ACTIVITY
Your answer must be the lines of the entries below, exactly as written, from the first line through the line containing "pyautogui.click(x=<x>, y=<y>)".

DATASET RECORDS
--- --- ---
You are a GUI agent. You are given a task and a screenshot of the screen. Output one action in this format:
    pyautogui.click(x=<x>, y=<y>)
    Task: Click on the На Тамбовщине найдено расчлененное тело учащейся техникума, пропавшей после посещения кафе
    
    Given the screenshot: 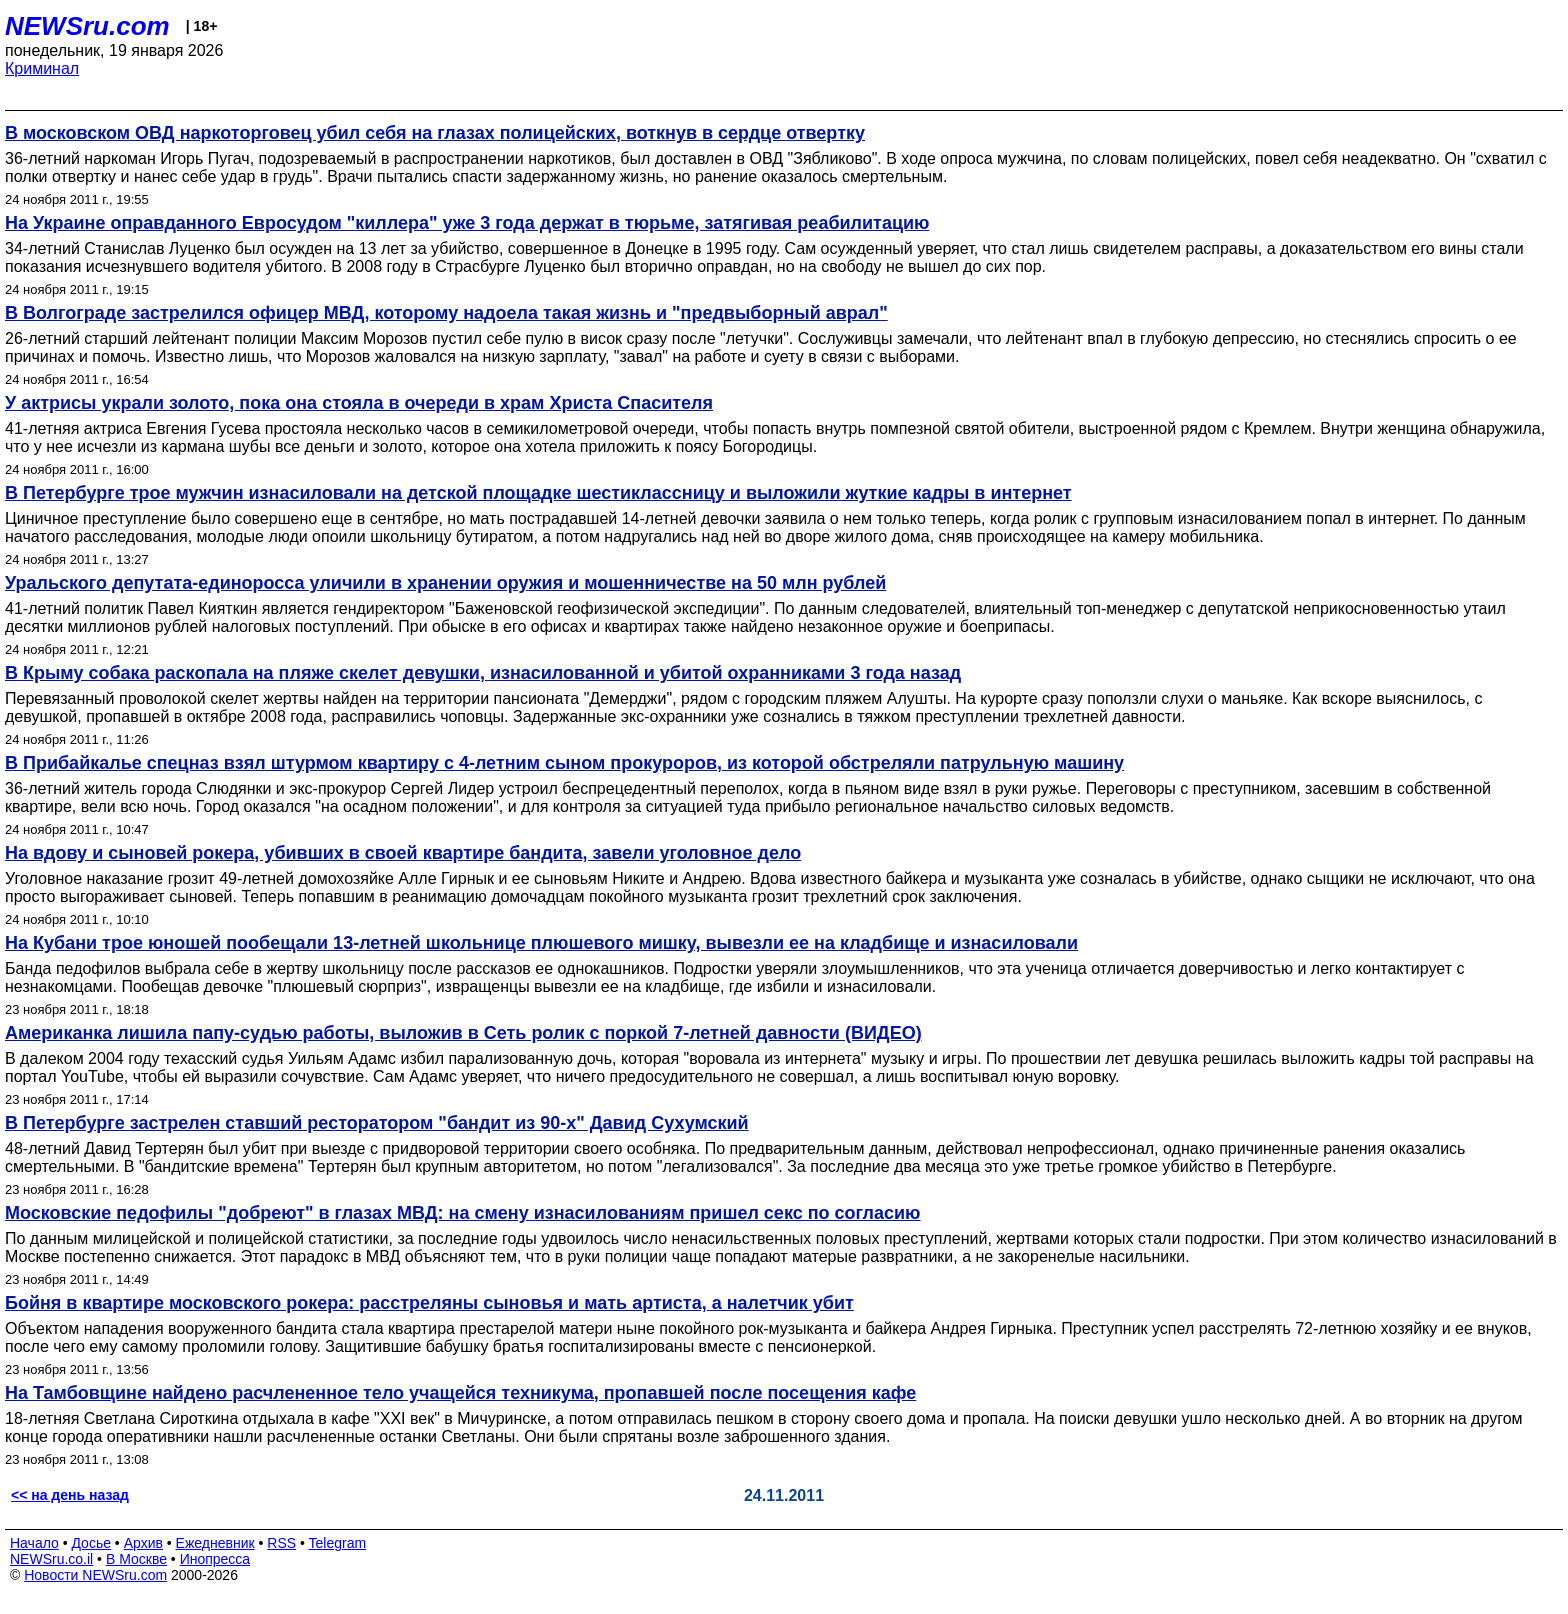 What is the action you would take?
    pyautogui.click(x=460, y=1393)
--- --- ---
TASK SOLUTION
You are a GUI agent. You are given a task and a screenshot of the screen. Output one action in this format:
    pyautogui.click(x=<x>, y=<y>)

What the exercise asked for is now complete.